If we speak of animation in its broadest sense, it derives from the Latin word, anima, "the breath of life." I would use the term "cinematic animation" for what we do. For want of a better term, it delineates our stop-motion work. For precision, I have omitted reference to any particular technique, medium or technology. Here is my definition:

"Cinematic Animation: The recording of individually created phases of imagined action in such a way as to achieve the illusion of motion when shown at a constant, predetermined rate, exceeding that of human persistence of vision."

Academic? I think it is useful to know what we are doing and to realize how broad our craft really is. If you look at and think about that definition, you may conjure up a whole new way of doing it and presenting it, that no one has yet thought of. So a definition can suggest vast areas of technical and artistic variations!
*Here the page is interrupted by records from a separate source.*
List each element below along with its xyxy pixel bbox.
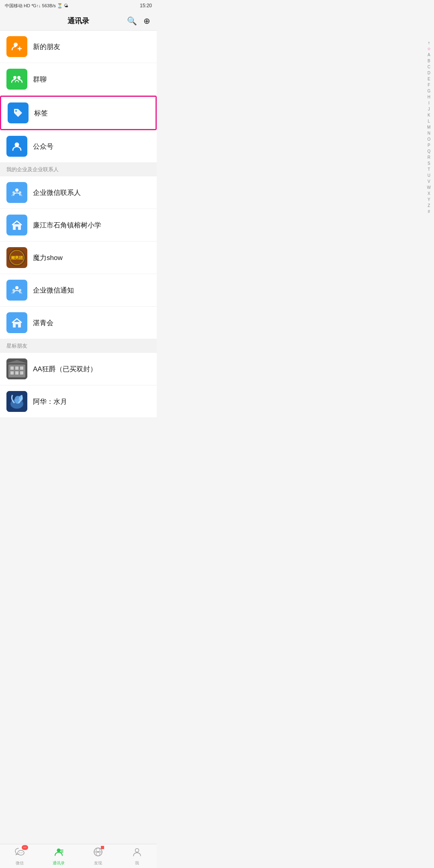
new-friends-label: 新的朋友 — [33, 42, 60, 51]
page-title: 通讯录 — [68, 16, 89, 26]
enterprise-items-list: 企业微信联系人 廉江市石角镇榕树小学 潮男团 魔力sh — [0, 176, 157, 339]
moli-show-item[interactable]: 潮男团 魔力show — [0, 242, 157, 274]
svg-point-5 — [15, 110, 17, 112]
search-icon[interactable]: 🔍 — [127, 16, 137, 26]
svg-rect-30 — [15, 371, 18, 375]
svg-point-4 — [17, 76, 20, 79]
zhanqing-icon — [6, 312, 27, 333]
aa-duke-avatar — [6, 358, 27, 379]
svg-rect-22 — [16, 324, 18, 328]
official-accounts-item[interactable]: 公众号 — [0, 130, 157, 163]
svg-rect-28 — [20, 366, 23, 370]
svg-text:潮男团: 潮男团 — [11, 256, 23, 260]
ahua-avatar — [6, 391, 27, 412]
add-icon[interactable]: ⊕ — [143, 16, 150, 26]
svg-rect-31 — [20, 371, 23, 375]
svg-point-0 — [14, 43, 18, 47]
svg-point-9 — [19, 191, 21, 194]
aa-duke-label: AA狂爵（已买双封） — [33, 364, 97, 374]
group-chat-item[interactable]: 群聊 — [0, 63, 157, 96]
enterprise-contacts-label: 企业微信联系人 — [33, 188, 81, 197]
svg-rect-29 — [10, 371, 14, 375]
header: 通讯录 🔍 ⊕ — [0, 11, 157, 31]
enterprise-notice-icon — [6, 280, 27, 301]
official-accounts-icon — [6, 136, 27, 157]
tags-icon — [8, 102, 29, 123]
moli-show-label: 魔力show — [33, 253, 63, 262]
status-bar: 中国移动 HD ⁴G↑↓ 563B/s ⏳ 🌤 15:20 — [0, 0, 157, 11]
svg-point-19 — [12, 289, 15, 291]
school-icon — [6, 215, 27, 235]
group-chat-icon — [6, 69, 27, 90]
moli-show-icon: 潮男团 — [6, 247, 27, 268]
carrier-info: 中国移动 HD ⁴G↑↓ 563B/s ⏳ 🌤 — [5, 3, 68, 9]
ahua-label: 阿华：水月 — [33, 397, 67, 406]
svg-point-7 — [15, 188, 18, 192]
enterprise-section-header: 我的企业及企业联系人 — [0, 163, 157, 176]
star-section-header: 星标朋友 — [0, 339, 157, 353]
svg-rect-26 — [10, 366, 14, 370]
enterprise-contacts-item[interactable]: 企业微信联系人 — [0, 176, 157, 209]
svg-point-18 — [15, 286, 18, 289]
svg-point-3 — [13, 76, 16, 79]
tags-label: 标签 — [34, 108, 48, 118]
enterprise-notice-item[interactable]: 企业微信通知 — [0, 274, 157, 307]
quick-items-list: 新的朋友 群聊 — [0, 31, 157, 163]
enterprise-contacts-icon — [6, 182, 27, 203]
ahua-item[interactable]: 阿华：水月 — [0, 385, 157, 418]
new-friends-icon — [6, 36, 27, 57]
new-friends-item[interactable]: 新的朋友 — [0, 31, 157, 63]
tags-item[interactable]: 标签 — [0, 96, 157, 130]
zhanqing-item[interactable]: 湛青会 — [0, 307, 157, 339]
official-accounts-label: 公众号 — [33, 142, 53, 151]
time: 15:20 — [140, 3, 152, 8]
school-label: 廉江市石角镇榕树小学 — [33, 221, 101, 230]
svg-rect-14 — [16, 227, 18, 230]
svg-rect-25 — [8, 364, 25, 377]
svg-point-8 — [12, 191, 15, 194]
svg-rect-27 — [15, 366, 18, 370]
star-items-list: AA狂爵（已买双封） 阿华：水月 — [0, 353, 157, 418]
zhanqing-label: 湛青会 — [33, 318, 53, 328]
svg-point-20 — [19, 289, 21, 291]
group-chat-label: 群聊 — [33, 75, 47, 84]
aa-duke-item[interactable]: AA狂爵（已买双封） — [0, 353, 157, 385]
school-item[interactable]: 廉江市石角镇榕树小学 — [0, 209, 157, 242]
enterprise-notice-label: 企业微信通知 — [33, 286, 74, 295]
To temper my strictly technical definition of animation I would want to quickly point out that animation is much more than technical.

The best and most poetic description I know of what animation is all about was beautifully stated by Steven Millhauser in his book Little Kingdoms (Vintage Books – Random House, page 107):

"...[an] immobile world of inanimate drawings that had been granted the secret of motion, [a] death-world with its hidden gift of life. But that life was a deeply ambiguous life, a conjurer's trick, a crafty illusion based on an accidental property of the retina, which retained an image for a fraction of a second after the image was no longer present. On this frail fact was erected the entire structure of the cinema, that colossal confidence game.

The animated cartoon was a far more honest expression of the cinematic illusion than the so-called realistic (live-action) film, because the cartoon reveled in its own illusory nature, exulted in the impossible – indeed it claimed the impossible as its own, exalted it as its own highest end, found in impossibility, in the negation of the actual, its profoundest reason for being.

The animated cartoon was nothing but the poetry of the impossible--therein lay its exhilaration and its secret melancholy. For this willful violation of the actual, while it was an intoxicating release from the constriction of things, was at the same time nothing but a delusion, an attempt to outwit mortality. As such it was doomed to failure. And yet it was desperately important to smash through the constriction of the actual, to unhinge the universe and let the impossible stream in, because otherwise - well otherwise, the world was nothing but an editorial cartoon."